For some reason, I find myself curious about what life was like with the man who had bought an unborn child. “How did he teach you to be observant?”
His humor fades. “As a boy, he’d have me watch people. He wanted me to find people who seemed sad, more than sad, desperate, and then he’d see if he could make a deal with them. If I chose right, we got ice cream. If I chose wrong, we went to bed with no dinner. I learned pretty fast.”
“Okay,” I say slowly. “I know I’m not supposed to feel bad for my captors, but I kind of think being sold to you guys might be better than being his kids.”
He lifts a brow. “Don’t kind of think it, know it. Rumple was a worse father than a debt collector, and that’s saying something.”

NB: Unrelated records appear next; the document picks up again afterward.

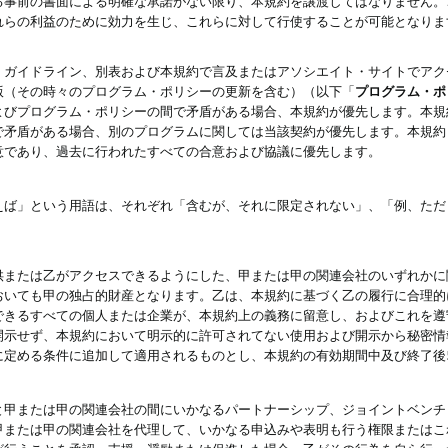
る事前の書面による明確な承諾がない限り、本規約を譲渡してはなりません。
れらの利益のために効力を生じ、これらに対して行使することが可能となりま
、ガイドライン、別表および本規約で言及またはアソシエイト・サイトでアク
版（その時々のプログラム・ポリシーの更新を含む）（以下「
プログラム・ポ
よびプログラム・ポリシーの間で矛盾がある場合、本規約が優先します。本規
で矛盾がある場合、別のプログラムに関しては当該契約が優先します。本規約
意であり、過去に行われたすべての合意および協議に優先します。
えば」という用語は、それぞれ「含むが、それに限定されない」、「例、ただ
供または乙がアクセスできるようにした、甲または甲の関連会社のいずれかに
おいても甲の独占的財産となります。乙は、本規約に基づく乙の履行に合理的
できるすべての個人または企業が、本規約上の義務に留意し、およびこれを遵
開示せず、本規約において明示的に許可されてない使用および開示から秘密情
に定める条件に追加して適用されるものとし、本規約の有効期間中及び終了後
と甲または甲の関連会社の間にいかなるパートナーシップ、ジョイントベンチ
甲または甲の関連会社を代理して、いかなる申込みや表明も行う権限またはこ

I laugh, and he smiles, going back to cleaning.
“So, what’s up with Hyde and you?” Now, I know I’m being nosy, but I can’t help it. “There seems to be a lot of anger there. He’s actually kind of a jerk.”
Crax pauses in his cleaning, before continuing again, his movements faster. “It’s not his fault. It’s mine. Hyde deserves to be mad at me. Hell, he deserves to hate me.”
“You? Come on… I mean, you’re not exactly unlikable.”
I thought he would laugh, but instead he just keeps scrubbing the gunk and dust from the shelf like it did him wrong in another life. “I’m not a good guy,” Crax finally says.
“I doubt that.”
He finally stops cleaning, dunking the rag back into the bucket and cleaning it carefully. “I had a choice, and I made the wrong one. I thought I could get a good job and support my brothers, get them out of that situation. But as soon as I made enough to support them, badly, but to get them out of there, they were already gone. And they hated me.”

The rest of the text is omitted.